By Jim McCloskey
The process of selling off back issues of WaterShapes has been a sentimental journey for me, and I know it’s going to become even more so when the recycling truck shows up on June 1 to clear away all of the unclaimed copies: I love those printed relics with all my heart, and I hope I’ll be packing lots of them up in the next few days and sending them out to be preserved and used by watershapers.
I’ll be keeping two sets myself – one out and available for ready reference, the other protected in a boxes as an archive of everything we achieved in 131 issues published from February 1999 through July 2011. But beyond that, I’ve promised my wife Judy that I will hold nothing in reserve so we can reclaim some much-needed storage space.
So please: Without delay, check your own collection for completeness! I don’t know how many of you have reported through the years that random copies of WaterShapes you had on hand seemed to grow legs and move somewhere they didn’t belong, whether it was onto a sticky-fingered client’s coffee table, into the trunk of an ex-employee who moved on with some keepsakes, or lost somewhere in the forest of printed material that lines a design/build firm’s walls.
It’s your last chance to fill the gaps, so please take advantage of the ridiculously special pricing to complete your set. And if an issue you want isn’t on the list of available copies you see when you click here, just drop me an email at firstname.lastname@example.org: I keep finding pockets and cubbies stuffed full of editions I thought were out of stock ages ago, and I’d be happy to do what I can to fill any off-the-list requests you might have.

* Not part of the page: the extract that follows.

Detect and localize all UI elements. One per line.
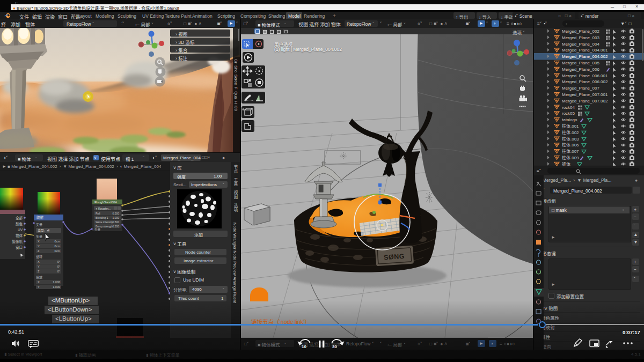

The recycler will be here on the afternoon of Monday, June 1: Please place your orders now!
I’m about to have some fun in my backyard: For years, I’ve been telling myself that what we needed just off our deck was a small fountain – something to block out the small amount of traffic noise we hear and, more important, masking the sound of a neighbor kid named Josh whose voice, a constant outdoor presence locally when he’s not in school, clocks in at about 140 shrieking decibels.
Some time ago, I acquired a birdbath with the thought that, one day, I’d convert it into a fountain and place it over a large, deep tank so the flow out of the bowl would generate a variety of sonorous tones as it passed into the reservoir. It’s time: I’ll start digging sometime in June – and I’ll share some photos when I’m done in a couple weeks.